South Africa’s integrated energy and chemical company Sasol signed a memorandum of agreement (MOA) with the Northern Cape Development Agency (NCEDA) to lead a feasibility study exploring the potential of Boegoebaai as an export hub for green hydrogen and ammonia. “The Boegoebaai ‘green hydrogen’ development has been designated a Strategic Integrated Project (SIP) in the South African National Development Plan and is located in the Namakwa Special Economic Zone (SEZ). The project’s location and classification as a SIP are key enablers to exploring Boegoebaai’s potential as a global green hydrogen hub,” the company wrote on Wednesday. It expects the feasibility study to take approximately 24 months. Sasol partnered with the Gauteng provincial government to leverage special economic zones and with the Industrial Development Corporation for joint funding. The focus should be on mobility for the local market and aviation for international markets. The project has the potential to produce 400 kilotons of hydrogen per annum, according to local media reports, which cited Priscillah Mabelane, Sasol's executive vice president for energy.

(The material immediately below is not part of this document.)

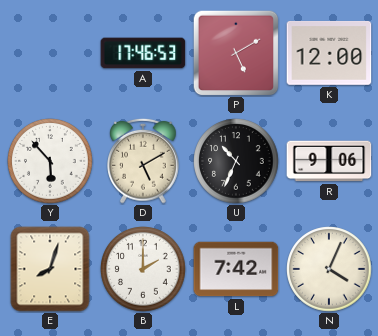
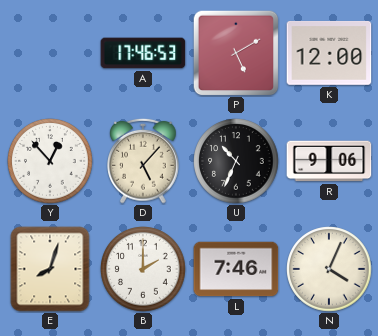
Y: 5:53 -> 12:53
D: 5:10 -> 5:07
L: 7:42 -> 7:46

Australia’s Northern Territory government released its Renewable Hydrogen Master Plan to guide the development of a Northern Territory renewable hydrogen industry. “The Territory is well placed to position itself at the forefront of the developing renewable hydrogen industry with large areas of land, high solar irradiance, close proximity to export markets, and an established world-scale energy production and export industry,” the government said Thursday. The plan hinges on a two-step approach. The government first wants to support the early adoption of renewable hydrogen as a fuel source locally through transport corridors before scaling up to export it. It's also banking on large-scale geological storage. The Northern Territory represents around 15% of Australia’s total LNG production and export. It now wants to replicate, or even increase, this share of total Australian hydrogen production and export. “Darwin is the closest Australian capital city and deep sea port to key export markets such as Japan, Korea, China and Singapore,” reads the complete Master Plan.